Pada abad ketujuh hiriyah, terjadi penulisan Kitab-kitab Ulumul Quran yang sistematis, ilmiah dan lengkap, di antaranya adalah Badruddin az-Zarkasyi yang menulis kitab al-Burhan fi Ulumil Quran.

Dilanjutkan pada abad kesepuluh hijriyah, terjadilah penulisan terhenti setelah wafatnya Imam Jalaluddin As Suyuthi Kitab at-Tahbir fi Ulum at-Tafsir dan al-Itqan fi Ulum al-Quran

Bangkitnya kembali penulisan kitab-kitab Ulumul Quran terjadi pada abad ke 14 hijriyah. Di antara kitab yang ditulis pada masa ini adalah:
  • Kitab Manahil al-Irfan fi Ulum al-Quran ditulis oleh Muhammad Abd al-Azhim al-Zarqany
  • Tafsir al-Manar ditulis oleh Rasyid Ridha
  • Tafsir al-Maraghi ditulis oleh Syeikh Muhammad Musthofa al-Maraghy
Itulah periodisasi singkat tentang sejarah pertumbuhan dan perkembangan Ulumul Quran dari abad ke abad. Sayangnya, umat islam sekarang cenderung stagnan dalam pengembangan keilmuannya. Tradisi baca tulis yang diwariskan para intelektual islam terdahulu semakin lama semakin tenggelam dan hilang dari permukaan.

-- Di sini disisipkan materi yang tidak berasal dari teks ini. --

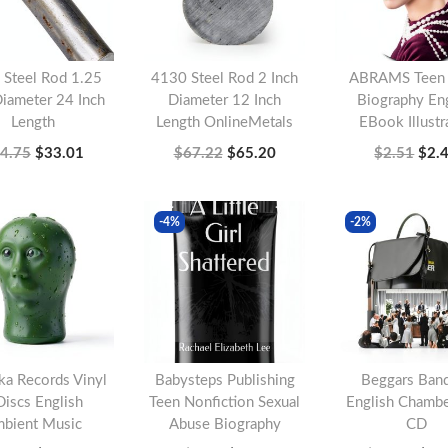
 Steel Rod 1.25
4130 Steel Rod 2 Inch
ABRAMS Teen A
Diameter 24 Inch
Diameter 12 Inch
Biography Eng
Length
Length OnlineMetals
EBook Illustr
O
C
O
C
O
4.75
$
33.01
$
67.22
$
65.20
$
2.51
$
2.
r
u
r
u
r
Add to cart
Add to cart
Add to c
i
r
i
r
i
-4%
-2%
g
r
g
r
g
i
e
i
e
i
n
n
n
n
n
a
t
a
t
a
l
p
l
p
l
ka Records Vinyl
Babysteps Publishing
Beggars Ban
p
r
p
r
p
Discs English
Teen Nonfiction Sexual
English Chamb
r
i
r
i
r
bient Music
Abuse Biography
CD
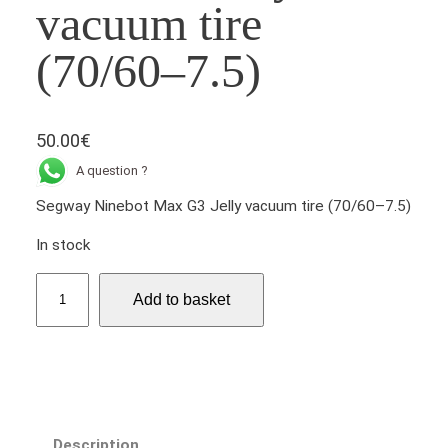
vacuum tire
(70/60–7.5)
50.00
€
A question ?
Segway Ninebot Max G3 Jelly vacuum tire (70/60–7.5)
In stock
S
Add to basket
e
g
w
a
y
N
Description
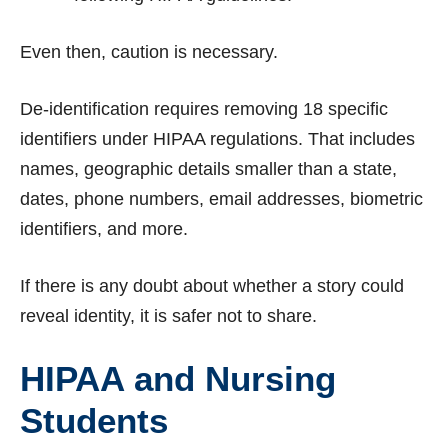
Even then, caution is necessary.
De-identification requires removing 18 specific
identifiers under HIPAA regulations. That includes
names, geographic details smaller than a state,
dates, phone numbers, email addresses, biometric
identifiers, and more.
If there is any doubt about whether a story could
reveal identity, it is safer not to share.
HIPAA and Nursing
Students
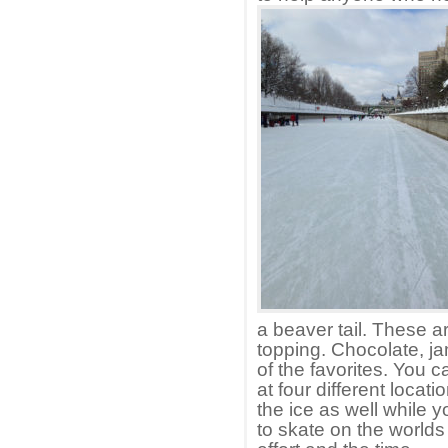
a beaver tail. These a
topping. Chocolate, j
of the favorites. You 
at four different locat
the ice as well while y
to skate on the worlds 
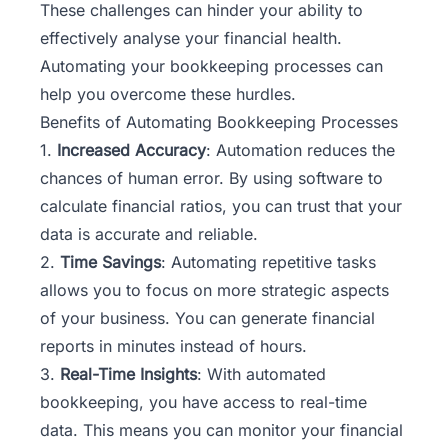
These challenges can hinder your ability to
effectively analyse your financial health.
Automating your bookkeeping processes can
help you overcome these hurdles.
Benefits of Automating Bookkeeping Processes
1.
Increased Accuracy
: Automation reduces the
chances of human error. By using software to
calculate financial ratios, you can trust that your
data is accurate and reliable.
2.
Time Savings
: Automating repetitive tasks
allows you to focus on more strategic aspects
of your business. You can generate financial
reports in minutes instead of hours.
3.
Real-Time Insights
: With automated
bookkeeping, you have access to real-time
data. This means you can monitor your financial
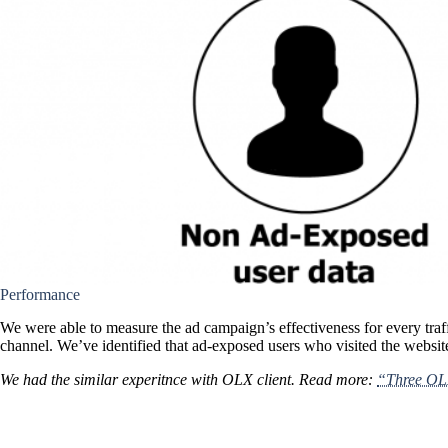
Performance
We were able to measure the ad campaign’s effectiveness for every traff
channel. We’ve identified that ad-exposed users who visited the website
We had the similar experitnce with OLX client. Read more:
“Three OLX 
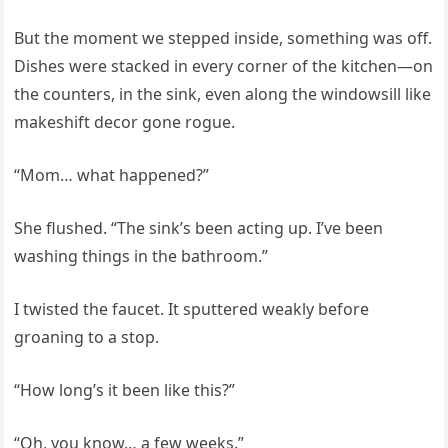
But the moment we stepped inside, something was off.
Dishes were stacked in every corner of the kitchen—on
the counters, in the sink, even along the windowsill like
makeshift decor gone rogue.
“Mom… what happened?”
She flushed. “The sink’s been acting up. I’ve been
washing things in the bathroom.”
I twisted the faucet. It sputtered weakly before
groaning to a stop.
“How long’s it been like this?”
“Oh, you know… a few weeks.”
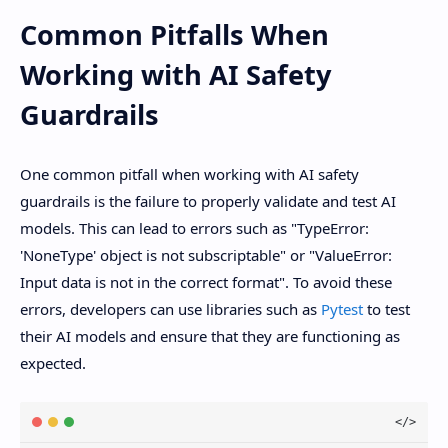
Common Pitfalls When
Working with AI Safety
Guardrails
One common pitfall when working with AI safety
guardrails is the failure to properly validate and test AI
models. This can lead to errors such as "TypeError:
'NoneType' object is not subscriptable" or "ValueError:
Input data is not in the correct format". To avoid these
errors, developers can use libraries such as
Pytest
to test
their AI models and ensure that they are functioning as
expected.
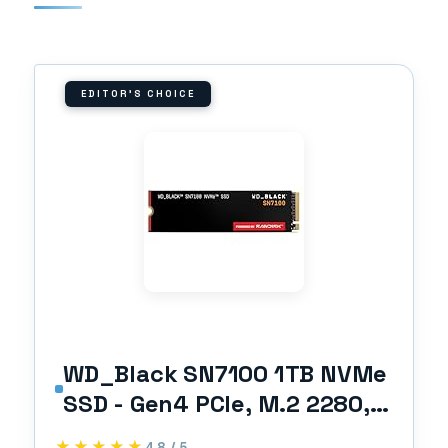
EDITOR'S CHOICE
WD_Black SN7100 1TB NVMe
SSD - Gen4 PCIe, M.2 2280,
Up to 7,250 MB/s Read
★★★★★
★★★★★
4.8 / 5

Anggapan bahwa karya-karya para ulama klasik sebagai karya yang sudah final menjadi salah satu faktor stagnasi ini. Yang ada umat islam sekarang hanya taken for granted terhadap karya-karya para ulama terdahulu. Perlu adanya upaya yang serius dan konsisten untuk menghidupkan kembali tradisi keintelektualan para ulama di masa lalu di tengah era yang serba pragmatis dan heonis seperti saat ini.